Work instructions = Each entry below must be written out exactly, with pictures left out.
======== Input material
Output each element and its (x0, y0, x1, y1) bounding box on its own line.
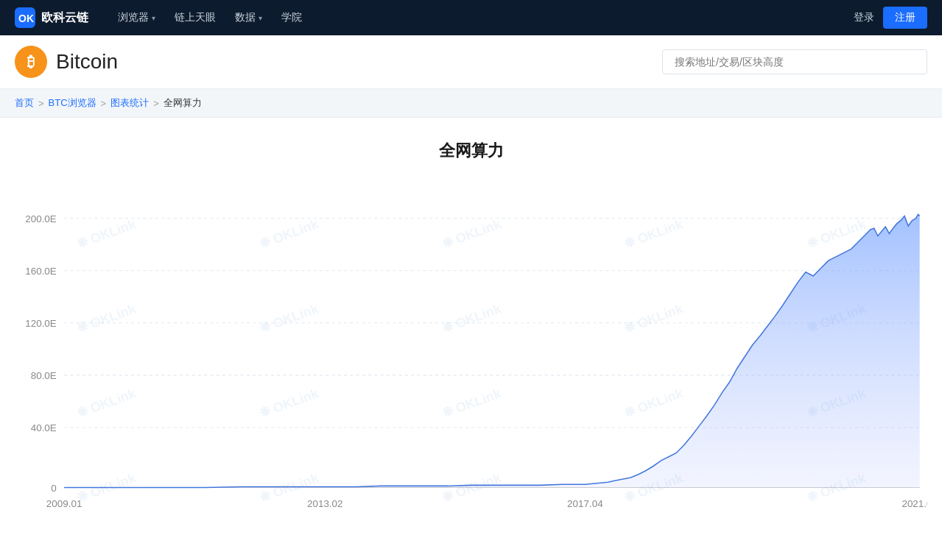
search-input[interactable] (662, 49, 927, 74)
logo-text: 欧科云链 (41, 10, 88, 26)
register-button[interactable]: 注册 (883, 7, 927, 29)
svg-text:80.0E: 80.0E (31, 370, 57, 381)
chevron-down-icon: ▾ (152, 14, 155, 22)
svg-text:160.0E: 160.0E (25, 266, 57, 277)
breadcrumb-charts[interactable]: 图表统计 (110, 96, 149, 110)
svg-text:OK: OK (18, 13, 34, 24)
nav-right: 登录 注册 (854, 7, 927, 29)
logo[interactable]: OK 欧科云链 (15, 7, 88, 28)
chart-svg: 200.0E 160.0E 120.0E 80.0E 40.0E 0 (15, 191, 927, 530)
nav-links: 浏览器 ▾ 链上天眼 数据 ▾ 学院 (110, 7, 832, 29)
chart-wrapper: ❋ OKLink ❋ OKLink ❋ OKLink ❋ OKLink ❋ OK… (15, 191, 927, 530)
coin-symbol: ₿ (27, 54, 35, 71)
breadcrumb-home[interactable]: 首页 (15, 96, 34, 110)
coin-icon: ₿ (15, 46, 47, 78)
chevron-down-icon-2: ▾ (259, 14, 262, 22)
nav-item-browser[interactable]: 浏览器 ▾ (110, 7, 163, 29)
coin-name: Bitcoin (56, 50, 118, 74)
chart-container: 全网算力 ❋ OKLink ❋ OKLink ❋ OKLink ❋ OKLink… (0, 118, 942, 545)
svg-text:120.0E: 120.0E (25, 318, 57, 329)
header-section: ₿ Bitcoin (0, 35, 942, 89)
svg-text:200.0E: 200.0E (25, 213, 57, 224)
breadcrumb-hashrate: 全网算力 (164, 96, 202, 110)
nav-item-data[interactable]: 数据 ▾ (228, 7, 270, 29)
coin-info: ₿ Bitcoin (15, 46, 118, 78)
svg-text:2009.01: 2009.01 (46, 498, 82, 509)
svg-text:0: 0 (51, 483, 56, 494)
chart-title: 全网算力 (15, 140, 927, 162)
navbar: OK 欧科云链 浏览器 ▾ 链上天眼 数据 ▾ 学院 登录 注册 (0, 0, 942, 35)
breadcrumb-sep-1: > (38, 98, 44, 109)
svg-text:40.0E: 40.0E (31, 422, 57, 433)
breadcrumb-btc[interactable]: BTC浏览器 (49, 96, 96, 110)
breadcrumb: 首页 > BTC浏览器 > 图表统计 > 全网算力 (0, 89, 942, 118)
nav-item-academy[interactable]: 学院 (274, 7, 309, 29)
breadcrumb-sep-3: > (153, 98, 159, 109)
logo-icon: OK (15, 7, 35, 28)
login-button[interactable]: 登录 (854, 11, 874, 24)
breadcrumb-sep-2: > (101, 98, 107, 109)
svg-text:2013.02: 2013.02 (307, 498, 343, 509)
svg-text:2021.05: 2021.05 (901, 498, 927, 509)
nav-item-chain[interactable]: 链上天眼 (167, 7, 223, 29)
svg-text:2017.04: 2017.04 (567, 498, 603, 509)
================
Task result =
Output each element and its (x0, y0, x1, y1) bounding box on its own line.
search-input[interactable] (662, 49, 927, 74)
logo-text: 欧科云链 (41, 10, 88, 26)
register-button[interactable]: 注册 (883, 7, 927, 29)
svg-text:80.0E: 80.0E (31, 370, 57, 381)
chevron-down-icon: ▾ (152, 14, 155, 22)
svg-text:160.0E: 160.0E (25, 266, 57, 277)
breadcrumb-charts[interactable]: 图表统计 (110, 96, 149, 110)
svg-text:OK: OK (18, 13, 34, 24)
nav-right: 登录 注册 (854, 7, 927, 29)
logo[interactable]: OK 欧科云链 (15, 7, 88, 28)
chart-svg: 200.0E 160.0E 120.0E 80.0E 40.0E 0 (15, 191, 927, 530)
nav-links: 浏览器 ▾ 链上天眼 数据 ▾ 学院 (110, 7, 832, 29)
chart-wrapper: ❋ OKLink ❋ OKLink ❋ OKLink ❋ OKLink ❋ OK… (15, 191, 927, 530)
coin-symbol: ₿ (27, 54, 35, 71)
breadcrumb-home[interactable]: 首页 (15, 96, 34, 110)
coin-icon: ₿ (15, 46, 47, 78)
chevron-down-icon-2: ▾ (259, 14, 262, 22)
nav-item-browser[interactable]: 浏览器 ▾ (110, 7, 163, 29)
coin-name: Bitcoin (56, 50, 118, 74)
chart-container: 全网算力 ❋ OKLink ❋ OKLink ❋ OKLink ❋ OKLink… (0, 118, 942, 545)
svg-text:120.0E: 120.0E (25, 318, 57, 329)
header-section: ₿ Bitcoin (0, 35, 942, 89)
svg-text:200.0E: 200.0E (25, 213, 57, 224)
breadcrumb-hashrate: 全网算力 (164, 96, 202, 110)
nav-item-data[interactable]: 数据 ▾ (228, 7, 270, 29)
coin-info: ₿ Bitcoin (15, 46, 118, 78)
svg-text:2009.01: 2009.01 (46, 498, 82, 509)
svg-text:0: 0 (51, 483, 56, 494)
chart-title: 全网算力 (15, 140, 927, 162)
navbar: OK 欧科云链 浏览器 ▾ 链上天眼 数据 ▾ 学院 登录 注册 (0, 0, 942, 35)
breadcrumb-sep-1: > (38, 98, 44, 109)
svg-text:40.0E: 40.0E (31, 422, 57, 433)
breadcrumb-btc[interactable]: BTC浏览器 (49, 96, 96, 110)
breadcrumb: 首页 > BTC浏览器 > 图表统计 > 全网算力 (0, 89, 942, 118)
nav-item-academy[interactable]: 学院 (274, 7, 309, 29)
breadcrumb-sep-3: > (153, 98, 159, 109)
logo-icon: OK (15, 7, 35, 28)
login-button[interactable]: 登录 (854, 11, 874, 24)
breadcrumb-sep-2: > (101, 98, 107, 109)
svg-text:2013.02: 2013.02 (307, 498, 343, 509)
svg-text:2021.05: 2021.05 (901, 498, 927, 509)
nav-item-chain[interactable]: 链上天眼 (167, 7, 223, 29)
svg-text:2017.04: 2017.04 (567, 498, 603, 509)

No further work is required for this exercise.